My friend Allen and I spent an afternoon driving up near the ghost town of Hancock, CO. It had been more than five years since I last driven the road. It was one of my favorite places, but not so much now. Years ago the mine building was in decent shape, but now it has fallen in on itself due to snow. Along with two other old mining structures, it lost its top half. All three had lost their top halves.

Here is Allen with the ore dump building in the background.

Here is the same building from years back, the same view.

Here is a top view of the same building with the upper story.

We also stopped by the Mary Murphy Mine. It had been the same amount of time since I had been there. The other two buildings I mentioned were these below.

I neglected to take updated pics of them, but the first building no longer has these doors. These pics are of it front and back. In fact the whole section of the front had imploded inside itself from the weight of snow.

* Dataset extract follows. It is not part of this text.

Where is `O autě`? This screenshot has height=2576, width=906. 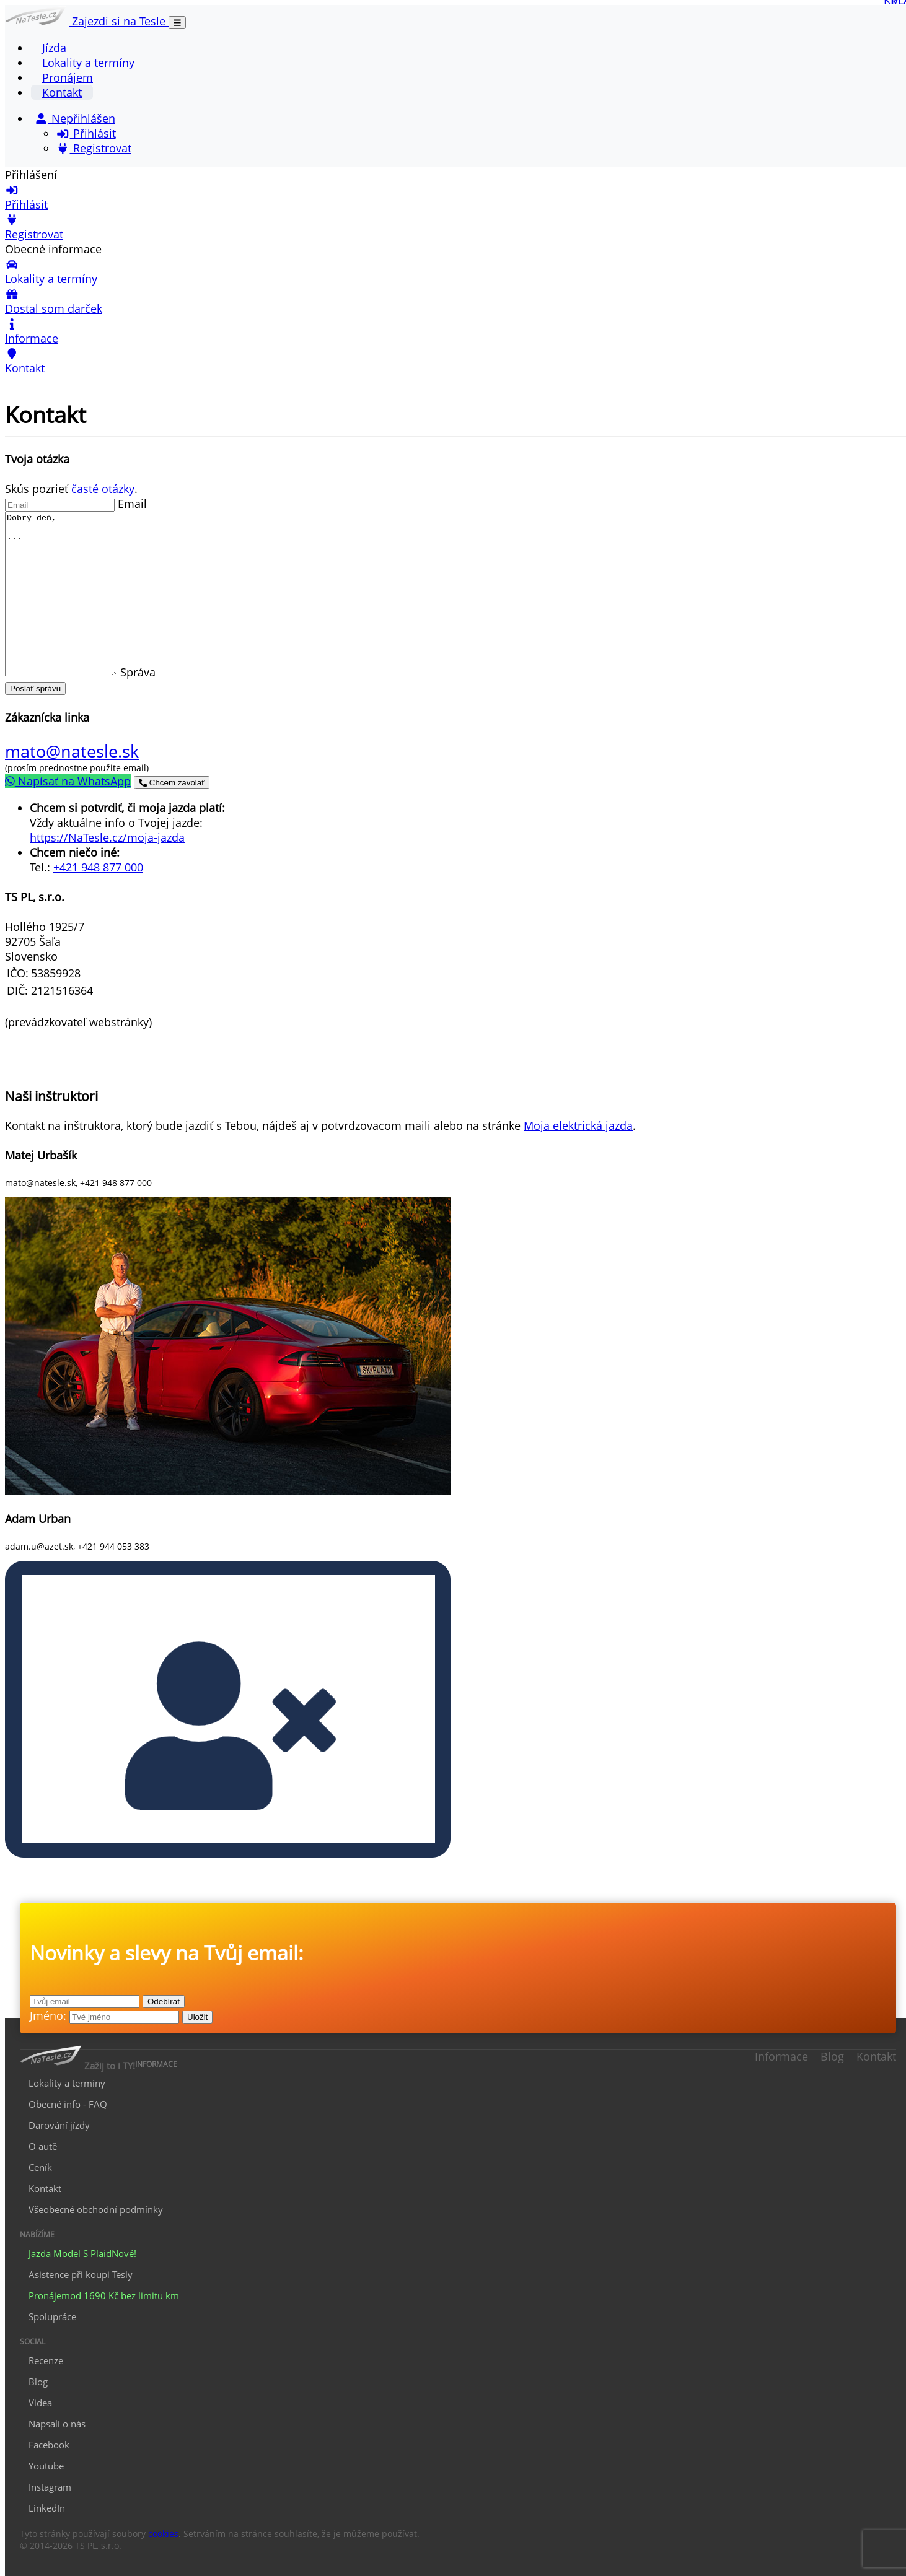 O autě is located at coordinates (43, 2146).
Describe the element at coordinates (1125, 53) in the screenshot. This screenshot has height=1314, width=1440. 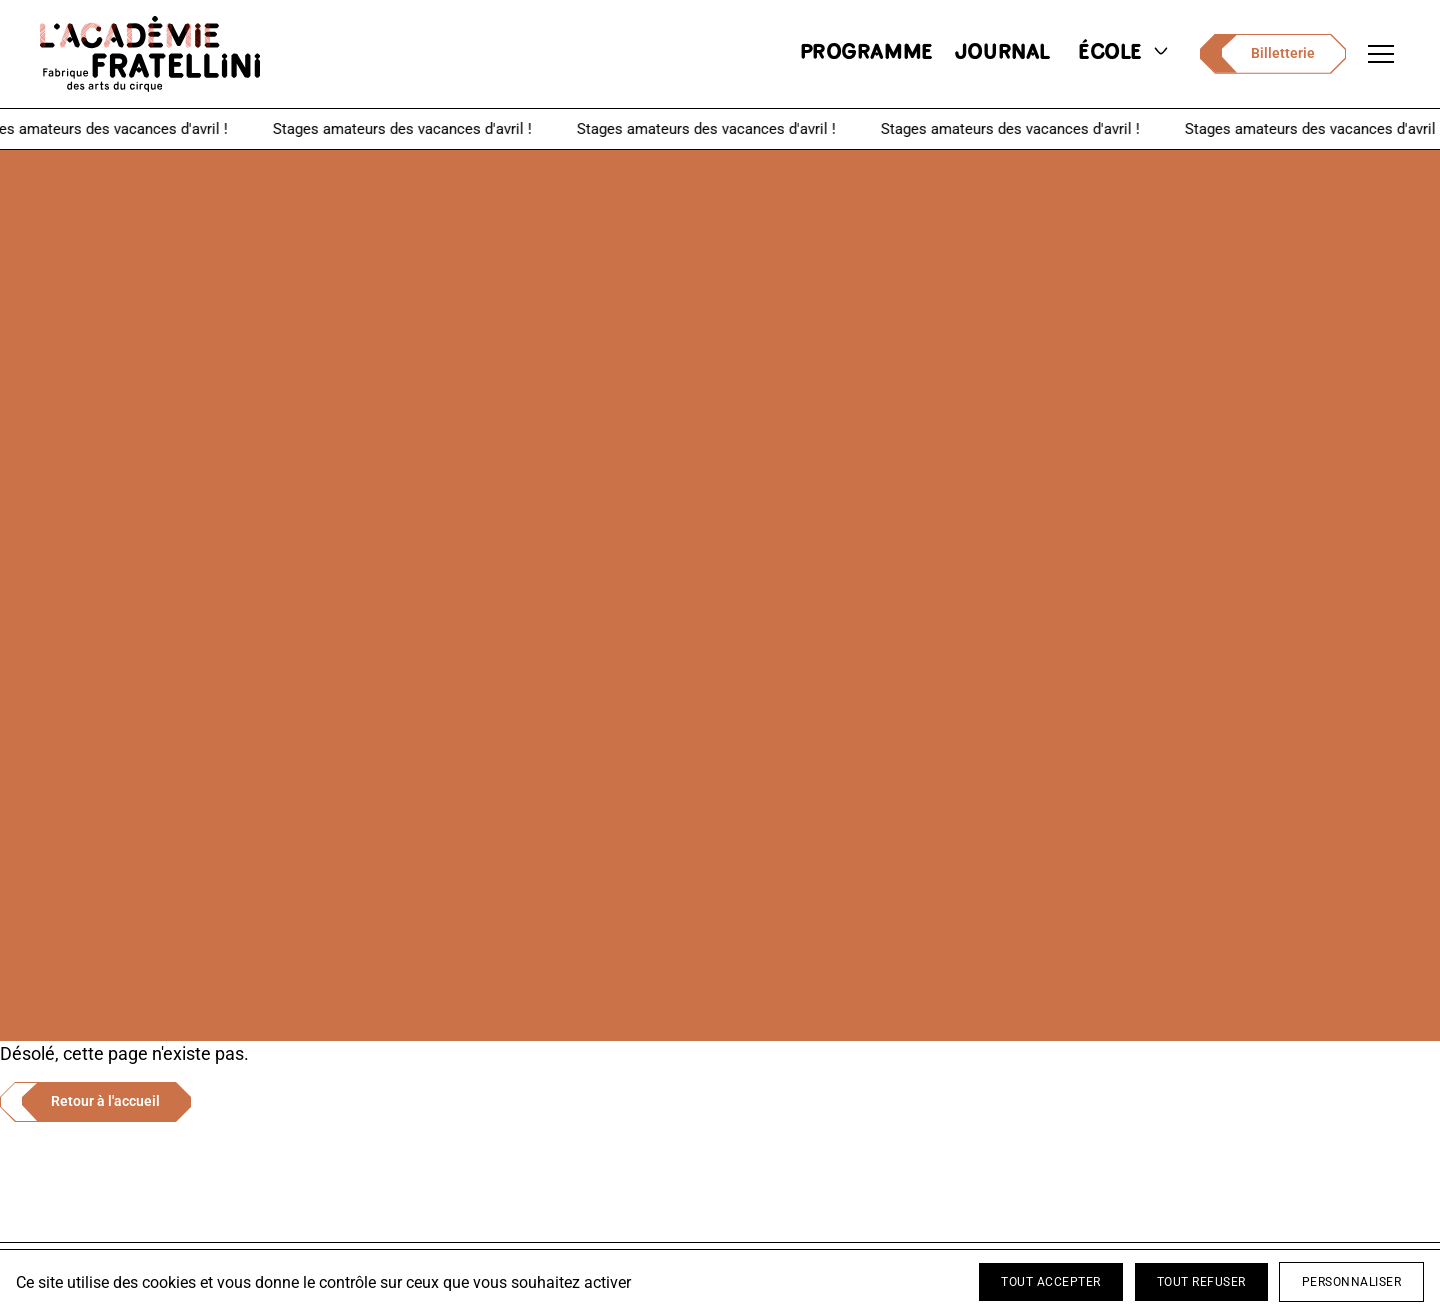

Completely gone, just a tangle of wood and the under-structure.

This next building lost its third story entirely, but the rest seemed unchanged. Its the part with the cable stretching from the doorway. All gone. Another difference I noticed was the missing tailing pile. It seems that someone came in and did A full reclaimation on it. The yellow rocks in the foreground and background are gone. They did some serious digging because it was a four story tall dump.

Allen and I continued our drive by going up an extremely rugged jeep trail. Our destination was to go fishing in Pomeroy Lake, unfortunately the weather had other plans. The drive proved to be really rough. I banged my from axle on a big outcropping the trail went over. The jeep now has a superficial scar.

We were in the vicinity of 12000 feet above sea level. The clouds produced a wee bit of hail and some sprinkles, but no lightning. This trip I did something I had never done before. We walked a couple hundred yards east of the park-spot where I hoped we would have a view of Grizzly Lake. It turned out great.

Years back I took my jeep up the trail to Grizzly where I broke a control arm bolt and fished.

I took a further walk to the south to see what the top of Grizzly Lake valley looked like. Allen was the first to notice the amount of dead trees as we drove by Hancock earlier. Maybe a fourth of the trees were dead. In this pic it looks like half of the trees are dead, all from beetle kill. I think we will see some serious tree loss over the next decade.

This next view shows where we came from. The bottom of the V the foreground makes is the bottom where Chalk Creek runs and the original road starts.

We ate lunch then headed back down. On the way I chanced a trail that led to the upper levels of the Mary Murphy. I chickened out after it looked like the trail ahead might not be wide enough for the jeep. If we had the time I would have parked to walk ahead and scout the trail. I ended up backing down a quarter mile of trail. Good thing though. I realized we were driving along a couple of hundred feet of raspberry bushes.

We stopped and had a snack of near ripened berries. They were good and I ate a few mouth fulls.



Some other activities I had a chance to do this last month include canoe fishing with Allen while using a tire iron for an anchor. Allen didn’t have an anchor so I improvised one. I also got to spend some time on Saturdays volunteering at the 51:10 mentor ranch.

You can’t see him, but my youth was sitting on the hay bales painting his side of a horse named Buddy. Before painting we scooped a huge pile of horse poo.

After two canceled camp-outs this summer, my next adventure will be camping at Black Canyon of Gunnison.